Though Josephus, in describing the four philosophies of the Jews, gives the impression that the divisions of society were quite simple, the truth is otherwise. There was a diversity of social divisions. The Clementine Recognitions says the people divided into many sects from the days of John the Baptist and the Talmud says, poetically rather than historically, there were 24 varieties of sectarianism at the end of the Jewish War. Not only was Judaism sectarian, there was no such concept as mainstream Judaism during New Testament period. Views were so diverse as to be different forms of Judaism, albeit with accepted points in common, not just sects of Judaism. The old idea of a monolithic Judaism during the “Second” Temple (516 BC-70 AD) is no longer believed even by Jews. The religion and its temple were imposed and so began in conflict and never united. As God’s chosen people pious Jews were set on obeying His commandments to the letter, but the commandments were not always clear or applicable to changed circumstances. They had to be interpreted and with it came further disagreement and sectarianism.

By New Testament times Jews had divided themselves into many parties, sects and brotherhoods. Jewish society was divided into four castes, Priests, Levites, Israelites and Proselytes. Proselytes were of course converts to Judaism and were generally the lowest class. Israel was the class of ordinary people. The Levites and the Priests were the upper classes associated with temple service.

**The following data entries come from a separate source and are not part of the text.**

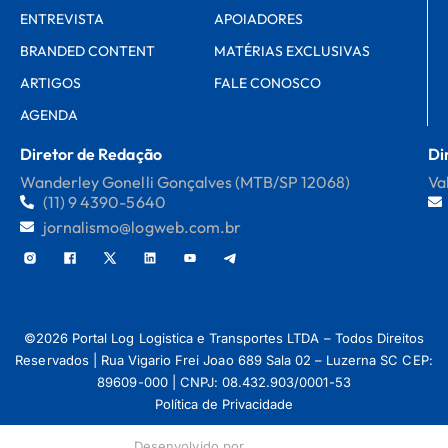
ENTREVISTA
APOIADORES
BRANDED CONTENT
MATÉRIAS EXCLUSIVAS
ARTIGOS
FALE CONOSCO
AGENDA
Diretor de Redação
Di
Wanderley Gonelli Gonçalves (MTB/SP 12068)
Va
(11) 9 4390-5640
jornalismo@logweb.com.br
©2026 Portal Log Logistica e Transportes LTDA – Todos Direitos
Reservados | Rua Vigario Frei Joao 689 Sala 02 – Luzerna SC CEP:
89609-000 | CNPJ: 08.432.903/0001-53
Política de Privacidade
Desenvolvido por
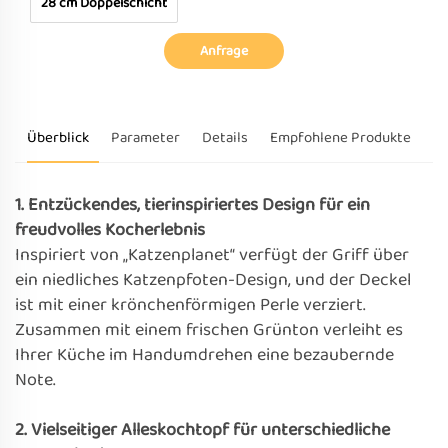
28 cm Doppelschicht
Anfrage
Überblick
Parameter
Details
Empfohlene Produkte
1. Entzückendes, tierinspiriertes Design für ein
freudvolles Kocherlebnis
Inspiriert von „Katzenplanet“ verfügt der Griff über
ein niedliches Katzenpfoten-Design, und der Deckel
ist mit einer krönchenförmigen Perle verziert.
Zusammen mit einem frischen Grünton verleiht es
Ihrer Küche im Handumdrehen eine bezaubernde
Note.
2. Vielseitiger Alleskochtopf für unterschiedliche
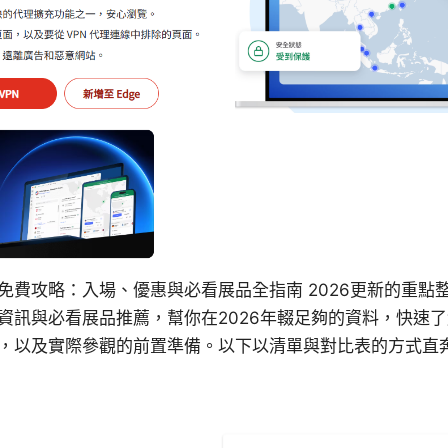
免費攻略：入場、優惠與必看展品全指南 2026更新的重點
資訊與必看展品推薦，幫你在2026年輟足夠的資料，快速
，以及實際參觀的前置準備。以下以清單與對比表的方式直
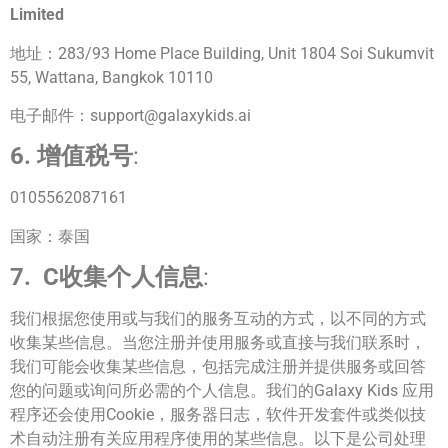
Limited
地址：283/93 Home Place Building, Unit 1804 Soi Sukumvit
55, Wattana, Bangkok 10110
电子邮件：
support@galaxykids.ai
6. 增值税号
:
0105562087161
国家：泰国
7.
C收集个人信息
:
我们根据您使用或与我们的服务互动的方式，以不同的方式
收集某些信息。当您注册并使用服务或直接与我们联系时，
我们可能会收集某些信息，包括完成注册并提供服务或回答
您的问题或询问所必需的个人信息。我们的Galaxy Kids 应用
程序还会使用Cookie，服务器日志，软件开发套件或类似技
术自动注册有关应用程序使用的某些信息。以下是公司处理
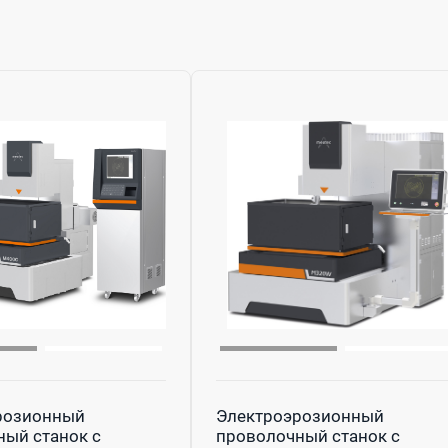
розионный
Электроэрозионный
ый станок с
проволочный станок с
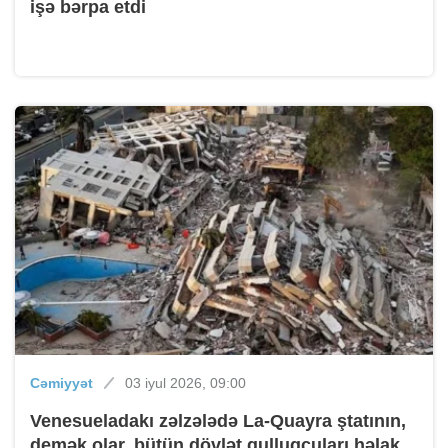
işə bərpa etdi
Cəmiyyət
03 iyul 2026, 09:00
Venesueladakı zəlzələdə La-Quayra ştatının,
demək olar, bütün dövlət qulluqçuları həlak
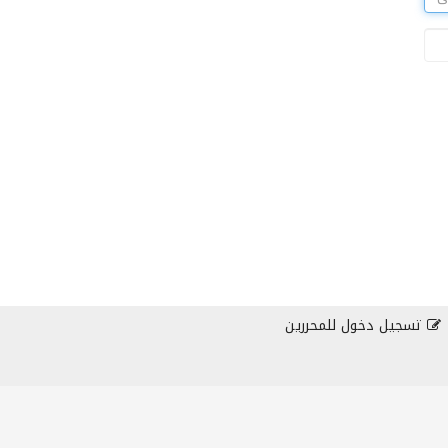
تسجيل دخول للمحررين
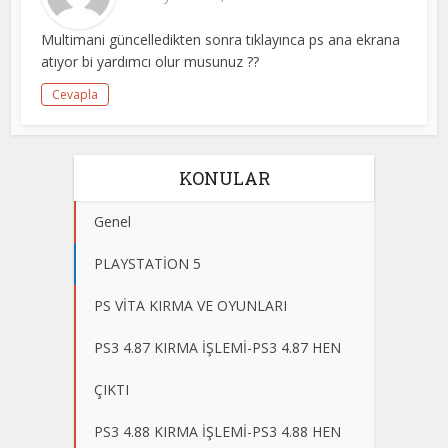
Multimani güncelledikten sonra tıklayınca ps ana ekrana
atıyor bi yardımcı olur musunuz ??
Cevapla
KONULAR
Genel
PLAYSTATİON 5
PS VİTA KIRMA VE OYUNLARI
PS3 4.87 KIRMA İŞLEMİ-PS3 4.87 HEN
ÇIKTI
PS3 4.88 KIRMA İŞLEMİ-PS3 4.88 HEN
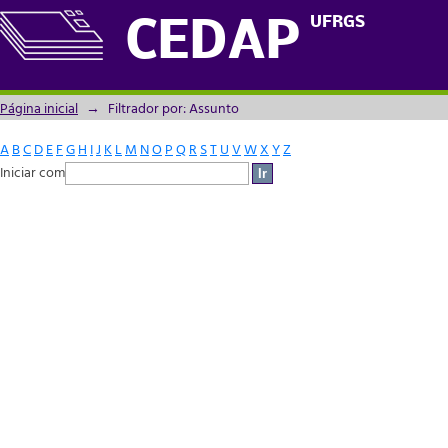
Filtrador por: Assunto
UFRGS
CEDAP
Página inicial
→
Filtrador por: Assunto
A
B
C
D
E
F
G
H
I
J
K
L
M
N
O
P
Q
R
S
T
U
V
W
X
Y
Z
Iniciar com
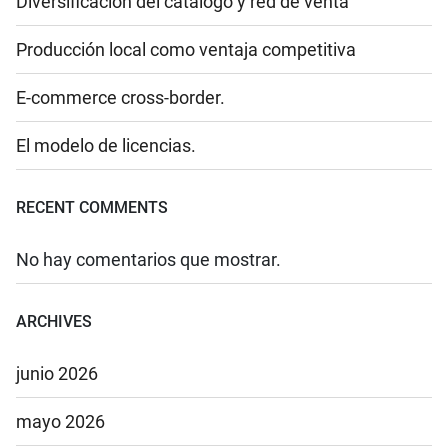
Diversificación del catálogo y red de venta
Producción local como ventaja competitiva
E-commerce cross-border.
El modelo de licencias.
RECENT COMMENTS
No hay comentarios que mostrar.
ARCHIVES
junio 2026
mayo 2026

Besides these castes, though, there were the brotherhoods described by Josephus, the Sadducees, the Pharisees, the Essenes and the Galilaeans or Zealots, there were also rich Herodians and poor Am ha-Eretz, the Men of the Land, Samaritans and Dositheans. And apocalyptic dreams had become popular under the yoke of foreign oppression and many cults preached of the End Time. The Church Fathers describe Hemerobaptists, Masbutheans, Samaritans, Grecians or Hellenised Jews and Hebrews or traditional Jews. Like the Galilaeans, the Samaritans were not necessarily from Samaria because the Samaritans were a sect of Judaism rather than a national type, although the centre of Samaritanism was Samaria because that is where the Samaritian temple was, on Mount Gerizim. Hemerobaptists, Masbutheans and Galilaeans were probably later sub-sects of the Essenes, as, we suspect and shall develop shortly, were the Nazarenes and therefore the Christians. There were probably more. Even those not voluntarily in groups could not avoid being characterised as in some social or economic group.

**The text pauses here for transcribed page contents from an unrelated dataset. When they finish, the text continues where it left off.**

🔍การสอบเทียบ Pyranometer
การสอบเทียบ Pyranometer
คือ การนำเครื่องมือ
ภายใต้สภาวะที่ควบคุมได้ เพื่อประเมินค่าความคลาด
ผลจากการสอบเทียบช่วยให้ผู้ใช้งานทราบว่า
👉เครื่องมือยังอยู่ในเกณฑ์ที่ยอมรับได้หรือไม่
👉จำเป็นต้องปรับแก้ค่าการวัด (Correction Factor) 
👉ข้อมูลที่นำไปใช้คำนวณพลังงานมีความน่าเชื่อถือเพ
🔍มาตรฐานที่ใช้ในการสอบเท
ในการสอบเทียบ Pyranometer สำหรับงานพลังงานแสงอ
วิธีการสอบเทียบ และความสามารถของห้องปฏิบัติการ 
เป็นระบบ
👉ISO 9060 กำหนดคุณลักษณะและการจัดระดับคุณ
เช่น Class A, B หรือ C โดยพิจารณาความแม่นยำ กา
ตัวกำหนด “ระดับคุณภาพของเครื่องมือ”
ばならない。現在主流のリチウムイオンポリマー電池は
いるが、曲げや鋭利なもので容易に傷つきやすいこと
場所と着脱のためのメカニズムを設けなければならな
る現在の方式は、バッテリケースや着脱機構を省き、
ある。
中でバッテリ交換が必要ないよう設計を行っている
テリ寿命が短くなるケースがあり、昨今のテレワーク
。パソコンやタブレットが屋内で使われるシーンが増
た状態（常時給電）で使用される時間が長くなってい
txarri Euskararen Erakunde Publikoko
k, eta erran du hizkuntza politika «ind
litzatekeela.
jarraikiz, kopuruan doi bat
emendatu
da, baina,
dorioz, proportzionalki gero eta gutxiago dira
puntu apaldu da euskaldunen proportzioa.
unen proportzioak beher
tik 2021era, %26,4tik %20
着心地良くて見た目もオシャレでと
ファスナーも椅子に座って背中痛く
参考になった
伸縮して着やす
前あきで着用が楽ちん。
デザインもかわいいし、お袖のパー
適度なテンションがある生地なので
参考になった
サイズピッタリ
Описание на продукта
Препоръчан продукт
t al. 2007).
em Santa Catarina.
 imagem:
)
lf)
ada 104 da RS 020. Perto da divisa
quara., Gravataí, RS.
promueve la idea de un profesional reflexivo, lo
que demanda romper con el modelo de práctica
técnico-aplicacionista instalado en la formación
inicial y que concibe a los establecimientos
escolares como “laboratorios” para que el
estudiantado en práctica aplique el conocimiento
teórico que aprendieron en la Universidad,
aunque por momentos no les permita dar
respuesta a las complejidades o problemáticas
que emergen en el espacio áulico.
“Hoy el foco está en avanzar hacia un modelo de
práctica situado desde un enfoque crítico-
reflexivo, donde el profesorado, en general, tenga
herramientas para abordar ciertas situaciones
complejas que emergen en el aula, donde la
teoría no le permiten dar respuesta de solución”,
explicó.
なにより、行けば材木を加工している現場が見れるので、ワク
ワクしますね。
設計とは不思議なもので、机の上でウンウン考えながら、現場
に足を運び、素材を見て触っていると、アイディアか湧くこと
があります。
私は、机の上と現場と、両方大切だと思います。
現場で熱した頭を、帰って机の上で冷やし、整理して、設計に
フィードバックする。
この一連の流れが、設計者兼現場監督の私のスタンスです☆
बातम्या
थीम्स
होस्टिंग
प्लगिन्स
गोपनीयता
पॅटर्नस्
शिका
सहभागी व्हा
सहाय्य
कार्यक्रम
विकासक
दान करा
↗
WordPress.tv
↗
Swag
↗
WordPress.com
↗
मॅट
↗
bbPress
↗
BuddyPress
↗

Particularly prominent in the gospels are the Pharisees who are depicted as the arch enemies of the Son of God. They were the popular party, according to Josephus and even they were split into two wings, a conservative wing and a liberal wing. Pharisees even admitted they were classifiable into seven types, though they are psychological types rather than social groups. Sadducees, the Herodians, and the Zealots are mentioned with decreasing levels of interest. Indeed the Zealots are effectively not mentioned because they are introduced only as an appellation of disciples, notably Simon the Zealot but also Judas the Zealot in some old MSS, meaning Judas Iscariot. Indirectly, what the rabbis called the Am ha-Eretz also appear. These, the common folk, often untrained in the “schools” and unobservant in ceremonial details, were the “the multitude”, followers of Jesus—Christians believe. The Nazarenes, the sect considered to have been founded by Jesus, the hero of the gospel stories, are mentioned once only in Acts.

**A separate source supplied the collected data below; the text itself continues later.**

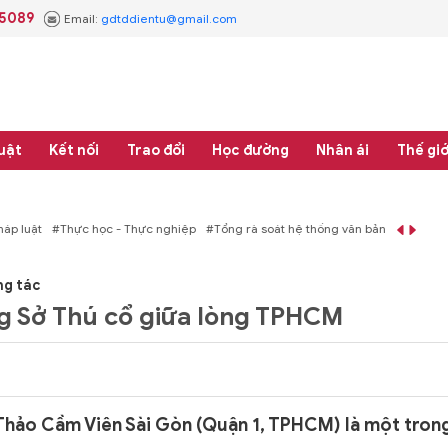
.5089
Email:
gdtddientu@gmail.com
uật
Kết nối
Trao đổi
Học đường
Nhân ái
Thế giớ
áp luật
#Thực học - Thực nghiệp
#Tổng rà soát hệ thống văn bản quy phạm 
ng tác
g Sở Thú cổ giữa lòng TPHCM
hảo Cầm Viên Sài Gòn (Quận 1, TPHCM) là một tron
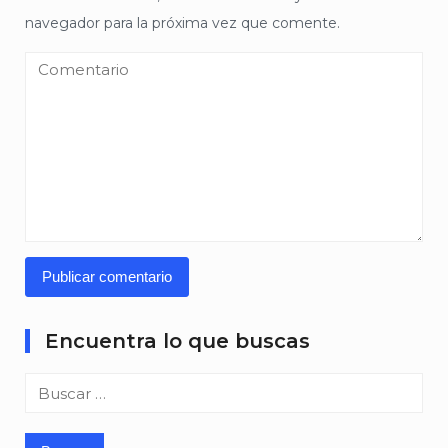
navegador para la próxima vez que comente.
Encuentra lo que buscas
Buscar:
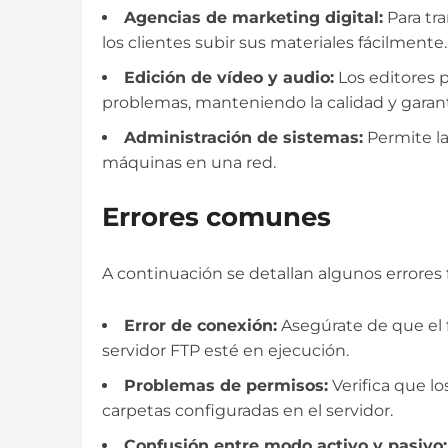
Agencias de marketing digital:
Para tra
los clientes subir sus materiales fácilmente.
Edición de vídeo y audio:
Los editores 
problemas, manteniendo la calidad y garant
Administración de sistemas:
Permite la
máquinas en una red.
Errores comunes
A continuación se detallan algunos errores f
Error de conexión:
Asegúrate de que el fi
servidor FTP esté en ejecución.
Problemas de permisos:
Verifica que l
carpetas configuradas en el servidor.
Confusión entre modo activo y pasivo:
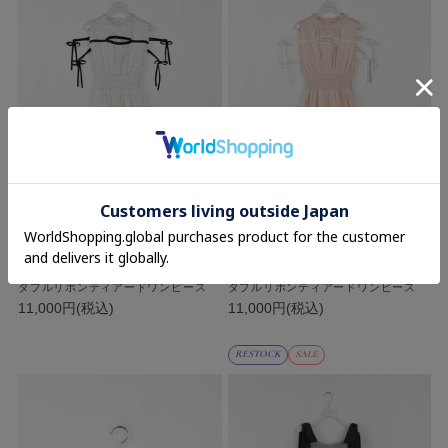
evelyn
evelyn
ダブルリボンティアードワンピース
ダブルリボンティアードワンピース
11,000円(税込)
11,000円(税込)
RESTOCK
SALE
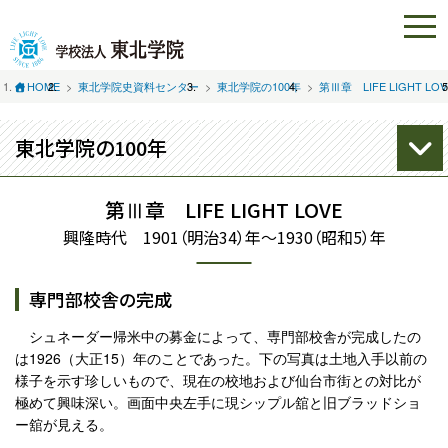
HOME
東北学院史資料センター
東北学院の100年
第Ⅲ章 LIFE LIGHT LOV
東北学院の100年
第Ⅲ章 LIFE LIGHT LOVE
興隆時代 1901（明治34）年～1930（昭和5）年
専門部校舎の完成
シュネーダー帰米中の募金によって、専門部校舎が完成したの
は1926（大正15）年のことであった。下の写真は土地入手以前の
様子を示す珍しいもので、現在の校地および仙台市街との対比が
極めて興味深い。画面中央左手に現シップル舘と旧ブラッドショ
ー舘が見える。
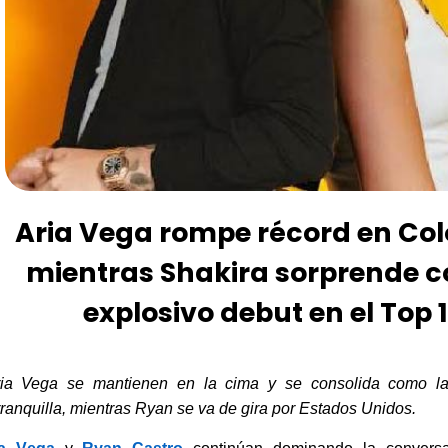
Aria Vega rompe récord en Co
mientras Shakira sorprende c
explosivo debut en el Top 
ria Vega se mantienen en la cima
y
se consolida como la
ranquilla, mientras Ryan se va de gira por Estados Unidos.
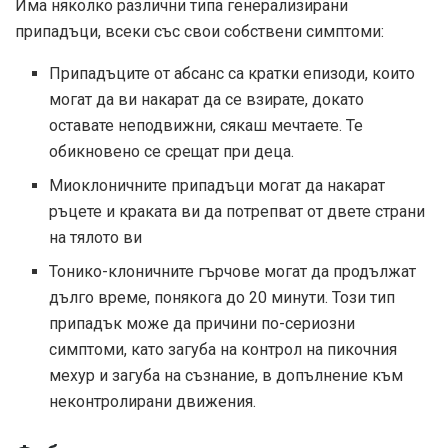
Има няколко различни типа генерализирани
припадъци, всеки със свои собствени симптоми:
Припадъците от абсанс са кратки епизоди, които
могат да ви накарат да се взирате, докато
оставате неподвижни, сякаш мечтаете. Те
обикновено се срещат при деца.
Миоклоничните припадъци могат да накарат
ръцете и краката ви да потрепват от двете страни
на тялото ви
Тонико-клоничните гърчове могат да продължат
дълго време, понякога до 20 минути. Този тип
припадък може да причини по-сериозни
симптоми, като загуба на контрол на пикочния
мехур и загуба на съзнание, в допълнение към
неконтролирани движения.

But we do not meet the Essenes or, in effect, the Zealots, a curious omission because these last two were as important as the others, and they must have been a major influence on the lives of people living in small towns and villages, the Am ha-Eretz, apparently preferred by Jesus and his disciples. Nor do the writers of epistles in the New Testament mention the Essenes. They might as well have not existed, but we know they did from Josephus, Pliny and Philo. Now that we can add to these classic authors the evidence of the excavations at Qumran and the Dead Sea Scrolls, a clear understanding of the Essenes and their connexion with Christianity is beginning to emerge.

Under the eye of the Romans, Josephus and the gospel writers had to be cagey and were less than truthful. The sectarian scrolls are also not open, being couched in arcane codes and interpretations to hide their true objectives lest the invader should ever get hold of them. Even the early Christians sought to defend their religion by censorship to hide its original anti-Roman nature and so alter or omit vital facts.

We can deduce from the sources:

Curiously, Josephus in Antiquities goes on to tell, having described the Essenes, of a fourth sect, the Galilaeans, though he does not name it as such, merely saying it was founded by Judas the Galilaean. The versions of Antiquities we now have say these Galilaeans accepted Pharisaic notions but differed in that they accepted only God as their Lord. They were founded by Judas of Galilee and the implication of describing them after the third of the supposedly three orders of Jewish religion, the Essenes, is surely that they were actually a branch of the latter. The omission of the name “Galilaeans” and the attributing to them of Pharisaic notions will have been the work of Christian editors who wanted to divorce these Galilaeans from the Galilaean followers of Jesus and instead associate them with Jesus’s enemies.

Scholars generally regard these men as Zealots, firebrands incensed by the Greek and Roman invaders, who had usurped God’s rule, and ready to join in armed struggle against them. The Sicarii were a branch of the Zealots whose aim was political assassination.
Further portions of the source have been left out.